I found myself recently telling my kids something my parents told me over and over. "The older you get, the faster time seems to go by - don't wish your life away."
I remember a specific night when I was about Leah Kate's age ( 9 or 10). It was a couple of weeks before Christmas and as most kids are, I was anxious for Christmas to arrive. I was telling my dad how I wished that night was Christmas eve - I just couldn't wait any longer! He delivered the line above that has stuck with me all these years. Now that I'm the mom, (of a teenager for goodness sake) I'm passing on this "wisdom" to my kids!
All of that to say, I can't believe another summer is slipping away! I really try to grab the moment that is right in front of me and hold on to it for all it's worth. Pictures and momentos don't do those moments justice. Planning too much for what's ahead and wishing for what has past causes me to miss the precious moment that is right in front of me.

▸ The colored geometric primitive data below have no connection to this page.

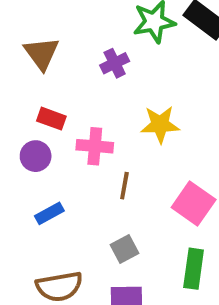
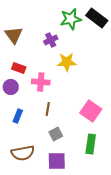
yellow star: (160, 124) -> (67, 62), moved
brown line: (124, 186) -> (48, 109), moved
blue rectangle: (49, 213) -> (18, 116), turned -40

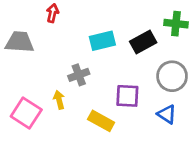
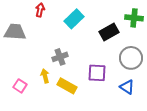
cyan rectangle: (102, 41) -> (74, 19), moved, turned -30
pink square: (26, 113) -> (20, 86), size x0.6
yellow rectangle: (101, 121) -> (67, 86), moved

The end of summmer is always a tiny bit sad. It's the end of the carefree and back to the schedule. Yep, back to routine and order. Honestly, I guess I need the structure that back to school time brings. I'm not a "schedule" person so I am forced - by the fact that my kids need an education - to get my act together this time of year!
Another summer . . . soon to be another fall and so on. There's nothing like the blessing of living in this very moment. No yesterday, no tomorrow - just beautiful, wonderful, now.